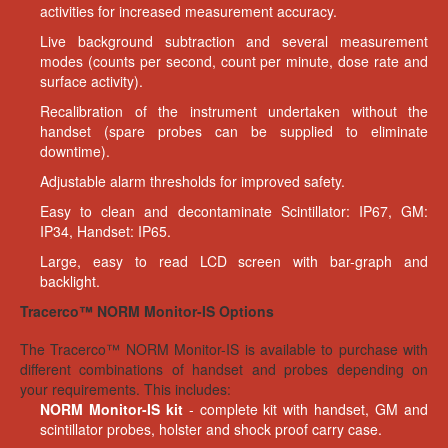
activities for increased measurement accuracy.
Live background subtraction and several measurement
modes (counts per second, count per minute, dose rate and
surface activity).
Recalibration of the instrument undertaken without the
handset (spare probes can be supplied to eliminate
downtime).
Adjustable alarm thresholds for improved safety.
Easy to clean and decontaminate Scintillator: IP67, GM:
IP34, Handset: IP65.
Large, easy to read LCD screen with bar-graph and
backlight.
Tracerco™ NORM Monitor-IS Options
The Tracerco™ NORM Monitor-IS is available to purchase with
different combinations of handset and probes depending on
your requirements. This includes:
NORM Monitor-IS kit
- complete kit with handset, GM and
scintillator probes, holster and shock proof carry case.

What needs to be done:
Could the listing above be transcribed exactly, with the pictures left out?

Result for this task:
activities for increased measurement accuracy.
Live background subtraction and several measurement
modes (counts per second, count per minute, dose rate and
surface activity).
Recalibration of the instrument undertaken without the
handset (spare probes can be supplied to eliminate
downtime).
Adjustable alarm thresholds for improved safety.
Easy to clean and decontaminate Scintillator: IP67, GM:
IP34, Handset: IP65.
Large, easy to read LCD screen with bar-graph and
backlight.
Tracerco™ NORM Monitor-IS Options
The Tracerco™ NORM Monitor-IS is available to purchase with
different combinations of handset and probes depending on
your requirements. This includes:
NORM Monitor-IS kit
- complete kit with handset, GM and
scintillator probes, holster and shock proof carry case.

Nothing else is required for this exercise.